#### Records provided ####

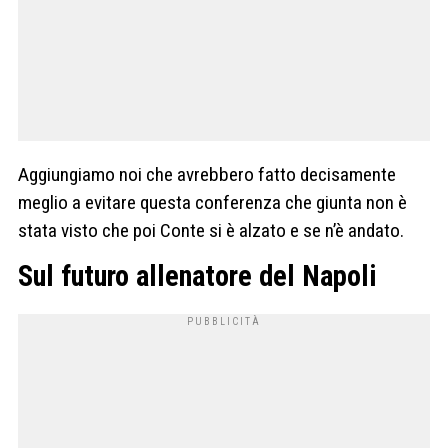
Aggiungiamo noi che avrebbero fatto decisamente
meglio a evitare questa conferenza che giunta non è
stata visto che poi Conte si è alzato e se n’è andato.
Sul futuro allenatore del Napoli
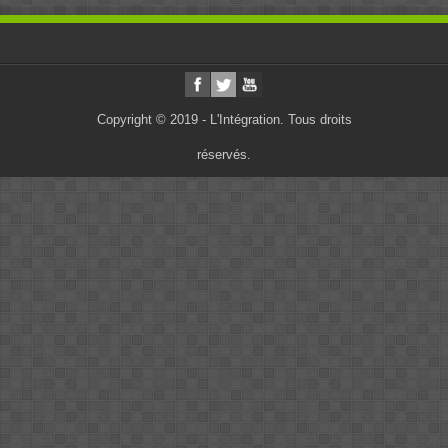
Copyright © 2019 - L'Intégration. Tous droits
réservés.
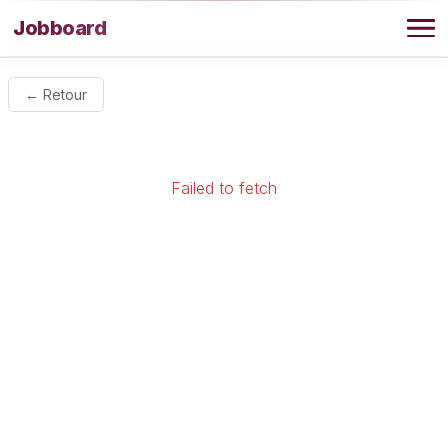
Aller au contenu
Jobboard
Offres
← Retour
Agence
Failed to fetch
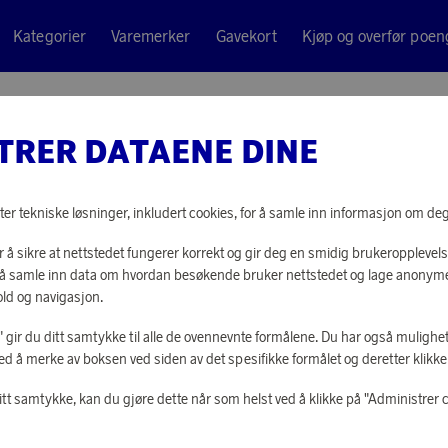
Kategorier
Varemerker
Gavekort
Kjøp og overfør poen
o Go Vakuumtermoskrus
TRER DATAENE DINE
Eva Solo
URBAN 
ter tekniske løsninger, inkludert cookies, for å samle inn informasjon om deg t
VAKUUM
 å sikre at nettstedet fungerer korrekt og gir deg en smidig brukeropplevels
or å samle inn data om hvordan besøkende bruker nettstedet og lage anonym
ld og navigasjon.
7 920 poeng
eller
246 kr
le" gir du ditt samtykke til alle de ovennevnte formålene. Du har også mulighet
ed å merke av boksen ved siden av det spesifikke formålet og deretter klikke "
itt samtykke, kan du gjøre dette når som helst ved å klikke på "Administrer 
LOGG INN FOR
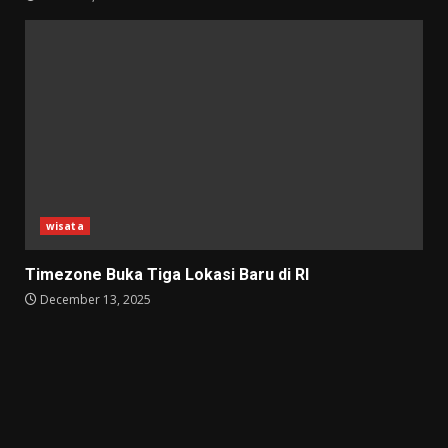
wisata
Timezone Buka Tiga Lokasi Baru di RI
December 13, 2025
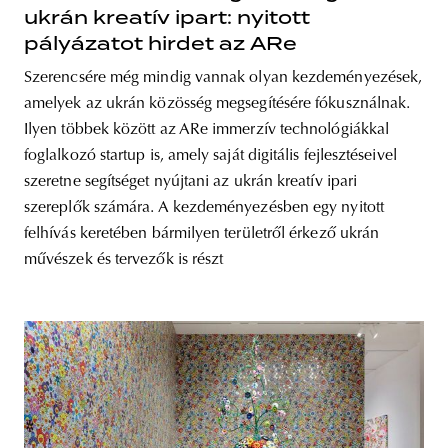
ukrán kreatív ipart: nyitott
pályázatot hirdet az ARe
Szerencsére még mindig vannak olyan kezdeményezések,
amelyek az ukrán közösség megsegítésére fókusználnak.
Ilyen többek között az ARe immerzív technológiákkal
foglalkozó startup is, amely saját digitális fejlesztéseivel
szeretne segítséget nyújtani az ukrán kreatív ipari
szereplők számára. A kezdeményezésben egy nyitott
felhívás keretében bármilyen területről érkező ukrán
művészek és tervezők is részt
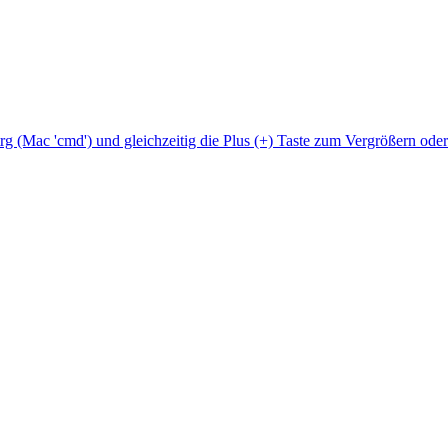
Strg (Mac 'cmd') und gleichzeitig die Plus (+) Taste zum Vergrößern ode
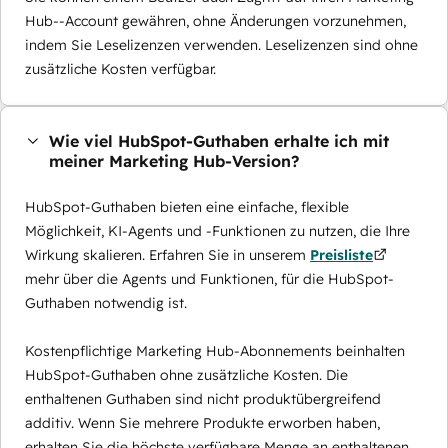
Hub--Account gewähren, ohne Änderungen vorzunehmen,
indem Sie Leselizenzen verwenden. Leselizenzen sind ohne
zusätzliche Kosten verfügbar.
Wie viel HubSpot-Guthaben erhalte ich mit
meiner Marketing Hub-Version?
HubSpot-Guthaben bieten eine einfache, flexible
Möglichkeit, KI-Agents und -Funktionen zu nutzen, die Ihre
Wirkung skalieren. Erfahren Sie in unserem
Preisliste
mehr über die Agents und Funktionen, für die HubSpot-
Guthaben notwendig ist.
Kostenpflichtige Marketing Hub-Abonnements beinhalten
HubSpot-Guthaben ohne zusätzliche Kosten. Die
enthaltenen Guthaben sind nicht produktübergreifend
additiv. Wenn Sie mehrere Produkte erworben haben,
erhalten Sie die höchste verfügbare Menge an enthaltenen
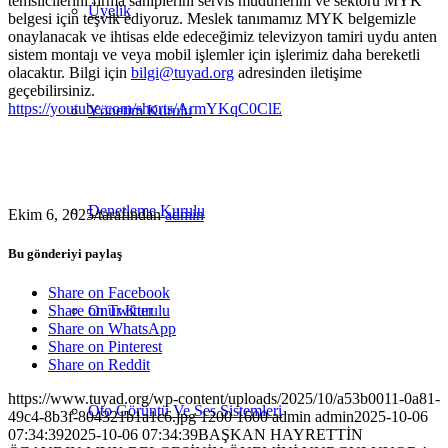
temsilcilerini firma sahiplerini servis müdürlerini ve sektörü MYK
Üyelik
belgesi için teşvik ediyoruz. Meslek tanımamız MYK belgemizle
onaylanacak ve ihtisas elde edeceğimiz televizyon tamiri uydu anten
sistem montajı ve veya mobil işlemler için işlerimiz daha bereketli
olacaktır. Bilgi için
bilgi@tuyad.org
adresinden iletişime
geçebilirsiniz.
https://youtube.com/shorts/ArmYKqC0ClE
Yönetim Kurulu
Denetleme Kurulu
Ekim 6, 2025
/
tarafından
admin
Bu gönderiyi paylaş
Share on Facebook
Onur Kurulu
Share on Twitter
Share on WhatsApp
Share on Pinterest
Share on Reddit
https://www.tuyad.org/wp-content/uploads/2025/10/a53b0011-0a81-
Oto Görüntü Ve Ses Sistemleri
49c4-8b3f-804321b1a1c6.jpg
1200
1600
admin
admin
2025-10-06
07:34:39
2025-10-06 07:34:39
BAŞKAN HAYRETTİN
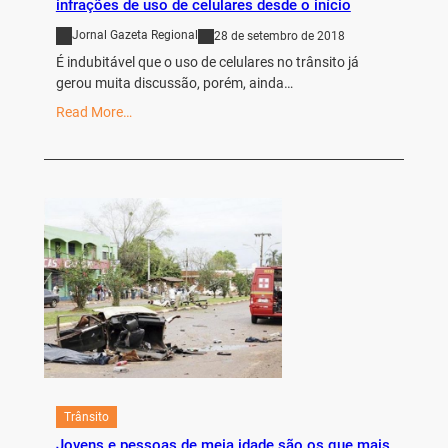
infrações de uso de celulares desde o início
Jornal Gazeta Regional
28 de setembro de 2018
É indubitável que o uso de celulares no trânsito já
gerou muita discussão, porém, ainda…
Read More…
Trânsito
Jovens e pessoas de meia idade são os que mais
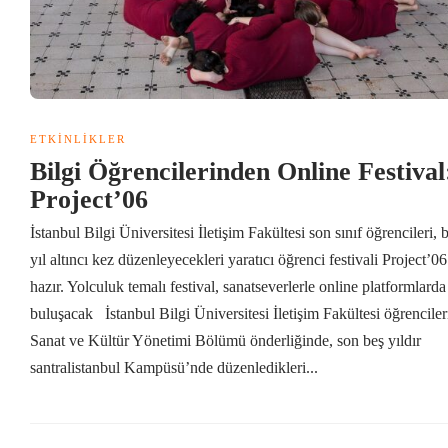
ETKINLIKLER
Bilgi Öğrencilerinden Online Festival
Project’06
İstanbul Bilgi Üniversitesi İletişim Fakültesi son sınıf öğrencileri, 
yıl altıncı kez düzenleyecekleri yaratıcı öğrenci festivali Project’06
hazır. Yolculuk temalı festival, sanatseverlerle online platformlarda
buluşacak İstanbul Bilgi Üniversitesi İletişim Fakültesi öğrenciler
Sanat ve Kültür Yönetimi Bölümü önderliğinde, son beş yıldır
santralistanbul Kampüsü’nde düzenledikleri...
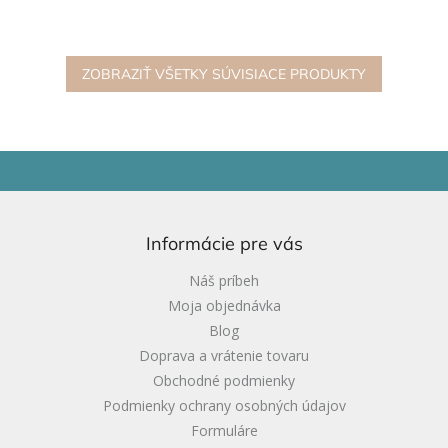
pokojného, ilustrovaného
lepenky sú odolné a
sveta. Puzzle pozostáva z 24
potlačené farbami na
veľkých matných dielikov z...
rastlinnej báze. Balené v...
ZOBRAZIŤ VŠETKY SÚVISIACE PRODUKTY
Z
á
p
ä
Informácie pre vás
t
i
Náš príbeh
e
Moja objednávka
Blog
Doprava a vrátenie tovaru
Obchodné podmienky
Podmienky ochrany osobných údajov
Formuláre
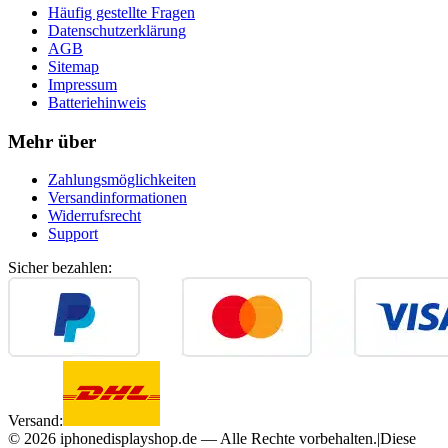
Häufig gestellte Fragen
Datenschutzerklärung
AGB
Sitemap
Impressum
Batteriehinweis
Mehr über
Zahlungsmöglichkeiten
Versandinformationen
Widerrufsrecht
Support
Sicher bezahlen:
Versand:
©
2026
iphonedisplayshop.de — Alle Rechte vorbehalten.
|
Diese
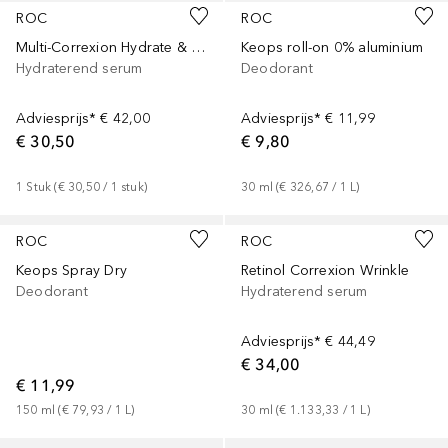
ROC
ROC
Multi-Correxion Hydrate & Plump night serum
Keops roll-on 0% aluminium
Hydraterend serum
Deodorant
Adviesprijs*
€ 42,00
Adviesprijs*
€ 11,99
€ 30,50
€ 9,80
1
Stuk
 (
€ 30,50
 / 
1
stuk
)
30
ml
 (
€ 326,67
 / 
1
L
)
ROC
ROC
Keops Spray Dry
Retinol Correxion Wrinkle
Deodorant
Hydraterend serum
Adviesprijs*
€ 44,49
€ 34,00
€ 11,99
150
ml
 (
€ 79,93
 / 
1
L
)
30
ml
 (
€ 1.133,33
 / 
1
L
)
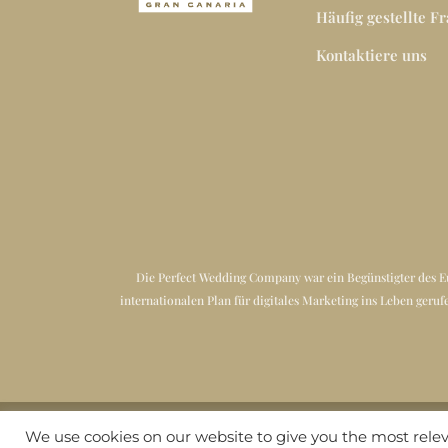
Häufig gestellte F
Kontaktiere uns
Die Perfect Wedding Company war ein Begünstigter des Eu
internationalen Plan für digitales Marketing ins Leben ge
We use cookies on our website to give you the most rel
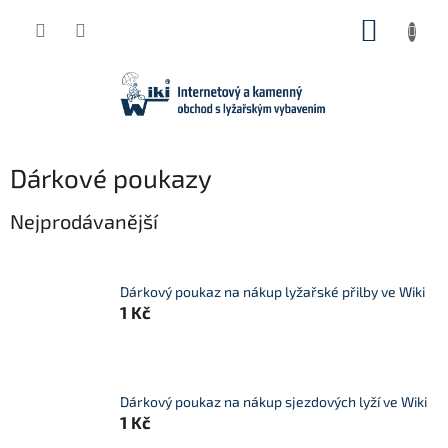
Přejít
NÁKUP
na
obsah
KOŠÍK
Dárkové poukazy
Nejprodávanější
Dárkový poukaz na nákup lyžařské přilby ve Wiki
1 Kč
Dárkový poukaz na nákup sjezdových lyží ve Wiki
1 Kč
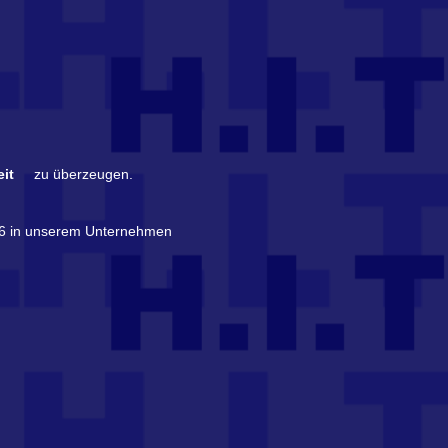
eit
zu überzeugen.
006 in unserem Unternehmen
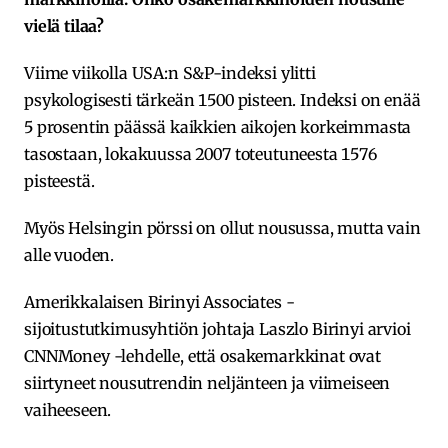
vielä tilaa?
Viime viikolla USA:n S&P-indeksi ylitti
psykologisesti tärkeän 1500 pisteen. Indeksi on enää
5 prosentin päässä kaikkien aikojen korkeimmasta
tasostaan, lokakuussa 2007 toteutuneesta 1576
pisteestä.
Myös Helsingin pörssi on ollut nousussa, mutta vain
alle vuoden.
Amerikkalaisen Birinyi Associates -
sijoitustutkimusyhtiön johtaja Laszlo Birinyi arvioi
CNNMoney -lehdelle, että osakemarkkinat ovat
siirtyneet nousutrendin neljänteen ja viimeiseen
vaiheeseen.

####

### Task prompt:
Make an exact copy of the records above. Keep out every picture.

### Solution:
Aggiungiamo noi che avrebbero fatto decisamente
meglio a evitare questa conferenza che giunta non è
stata visto che poi Conte si è alzato e se n’è andato.
Sul futuro allenatore del Napoli
Copyright © 2019 - L'Intégration. Tous droits
réservés.
Aller au contenu
Jobboard
Offres
← Retour
Agence
Failed to fetch
Kategorier
Varemerker
Gavekort
Kjøp og overfør poen
o Go Vakuumtermoskrus
TRER DATAENE DINE
Eva Solo
URBAN 
ter tekniske løsninger, inkludert cookies, for å samle inn informasjon om deg t
VAKUUM
 å sikre at nettstedet fungerer korrekt og gir deg en smidig brukeropplevels
or å samle inn data om hvordan besøkende bruker nettstedet og lage anonym
ld og navigasjon.
7 920 poeng
eller
246 kr
le" gir du ditt samtykke til alle de ovennevnte formålene. Du har også mulighet
ed å merke av boksen ved siden av det spesifikke formålet og deretter klikke "
itt samtykke, kan du gjøre dette når som helst ved å klikke på "Administrer 
LOGG INN FOR
wisata
Timezone Buka Tiga Lokasi Baru di RI
December 13, 2025
ukrán kreatív ipart: nyitott
pályázatot hirdet az ARe
Szerencsére még mindig vannak olyan kezdeményezések,
amelyek az ukrán közösség megsegítésére fókusználnak.
Ilyen többek között az ARe immerzív technológiákkal
foglalkozó startup is, amely saját digitális fejlesztéseivel
szeretne segítséget nyújtani az ukrán kreatív ipari
szereplők számára. A kezdeményezésben egy nyitott
felhívás keretében bármilyen területről érkező ukrán
művészek és tervezők is részt
Strg (Mac 'cmd') und gleichzeitig die Plus (+) Taste zum Vergrößern ode
Hub--Account gewähren, ohne Änderungen vorzunehmen,
indem Sie Leselizenzen verwenden. Leselizenzen sind ohne
zusätzliche Kosten verfügbar.
Wie viel HubSpot-Guthaben erhalte ich mit
meiner Marketing Hub-Version?
HubSpot-Guthaben bieten eine einfache, flexible
Möglichkeit, KI-Agents und -Funktionen zu nutzen, die Ihre
Wirkung skalieren. Erfahren Sie in unserem
Preisliste
mehr über die Agents und Funktionen, für die HubSpot-
Guthaben notwendig ist.
Kostenpflichtige Marketing Hub-Abonnements beinhalten
HubSpot-Guthaben ohne zusätzliche Kosten. Die
enthaltenen Guthaben sind nicht produktübergreifend
additiv. Wenn Sie mehrere Produkte erworben haben,
erhalten Sie die höchste verfügbare Menge an enthaltenen
temsilcilerini firma sahiplerini servis müdürlerini ve sektörü MYK
Üyelik
belgesi için teşvik ediyoruz. Meslek tanımamız MYK belgemizle
onaylanacak ve ihtisas elde edeceğimiz televizyon tamiri uydu anten
sistem montajı ve veya mobil işlemler için işlerimiz daha bereketli
olacaktır. Bilgi için
bilgi@tuyad.org
adresinden iletişime
geçebilirsiniz.
https://youtube.com/shorts/ArmYKqC0ClE
Yönetim Kurulu
Denetleme Kurulu
Ekim 6, 2025
/
tarafından
admin
Bu gönderiyi paylaş
Share on Facebook
Onur Kurulu
Share on Twitter
Share on WhatsApp
Share on Pinterest
Share on Reddit
https://www.tuyad.org/wp-content/uploads/2025/10/a53b0011-0a81-
Oto Görüntü Ve Ses Sistemleri
49c4-8b3f-804321b1a1c6.jpg
1200
1600
admin
admin
2025-10-06
07:34:39
2025-10-06 07:34:39
BAŞKAN HAYRETTİN
infrações de uso de celulares desde o início
Jornal Gazeta Regional
28 de setembro de 2018
É indubitável que o uso de celulares no trânsito já
gerou muita discussão, porém, ainda…
Read More…
Trânsito
Jovens e pessoas de meia idade são os que mais
ETKINLIKLER
Bilgi Öğrencilerinden Online Festival
Project’06
İstanbul Bilgi Üniversitesi İletişim Fakültesi son sınıf öğrencileri, 
yıl altıncı kez düzenleyecekleri yaratıcı öğrenci festivali Project’06
hazır. Yolculuk temalı festival, sanatseverlerle online platformlarda
buluşacak İstanbul Bilgi Üniversitesi İletişim Fakültesi öğrenciler
Sanat ve Kültür Yönetimi Bölümü önderliğinde, son beş yıldır
santralistanbul Kampüsü’nde düzenledikleri...
pokojného, ilustrovaného
lepenky sú odolné a
sveta. Puzzle pozostáva z 24
potlačené farbami na
veľkých matných dielikov z...
rastlinnej báze. Balené v...
ZOBRAZIŤ VŠETKY SÚVISIACE PRODUKTY
Z
á
p
ä
Informácie pre vás
t
i
Náš príbeh
e
Moja objednávka
Blog
Doprava a vrátenie tovaru
Obchodné podmienky
Podmienky ochrany osobných údajov
Formuláre
Häufig gestellte Fragen
Datenschutzerklärung
AGB
Sitemap
Impressum
Batteriehinweis
Mehr über
Zahlungsmöglichkeiten
Versandinformationen
Widerrufsrecht
Support
Sicher bezahlen:
Versand:
©
2026
iphonedisplayshop.de — Alle Rechte vorbehalten.
|
Diese
ROC
ROC
Multi-Correxion Hydrate & Plump night serum
Keops roll-on 0% aluminium
Hydraterend serum
Deodorant
Adviesprijs*
€ 42,00
Adviesprijs*
€ 11,99
€ 30,50
€ 9,80
1
Stuk
 (
€ 30,50
 / 
1
stuk
)
30
ml
 (
€ 326,67
 / 
1
L
)
ROC
ROC
Keops Spray Dry
Retinol Correxion Wrinkle
Deodorant
Hydraterend serum
Adviesprijs*
€ 44,49
€ 34,00
€ 11,99
150
ml
 (
€ 79,93
 / 
1
L
)
30
ml
 (
€ 1.133,33
 / 
1
L
)
Häufig gestellte F
Kontaktiere uns
Die Perfect Wedding Company war ein Begünstigter des Eu
internationalen Plan für digitales Marketing ins Leben ge
We use cookies on our website to give you the most rel
Přejít
NÁKUP
na
obsah
KOŠÍK
Dárkové poukazy
Nejprodávanější
Dárkový poukaz na nákup lyžařské přilby ve Wiki
1 Kč
Dárkový poukaz na nákup sjezdových lyží ve Wiki
1 Kč
eit
zu überzeugen.
006 in unserem Unternehmen
vielä tilaa?
Viime viikolla USA:n S&P-indeksi ylitti
psykologisesti tärkeän 1500 pisteen. Indeksi on enää
5 prosentin päässä kaikkien aikojen korkeimmasta
tasostaan, lokakuussa 2007 toteutuneesta 1576
pisteestä.
Myös Helsingin pörssi on ollut nousussa, mutta vain
alle vuoden.
Amerikkalaisen Birinyi Associates -
sijoitustutkimusyhtiön johtaja Laszlo Birinyi arvioi
CNNMoney -lehdelle, että osakemarkkinat ovat
siirtyneet nousutrendin neljänteen ja viimeiseen
vaiheeseen.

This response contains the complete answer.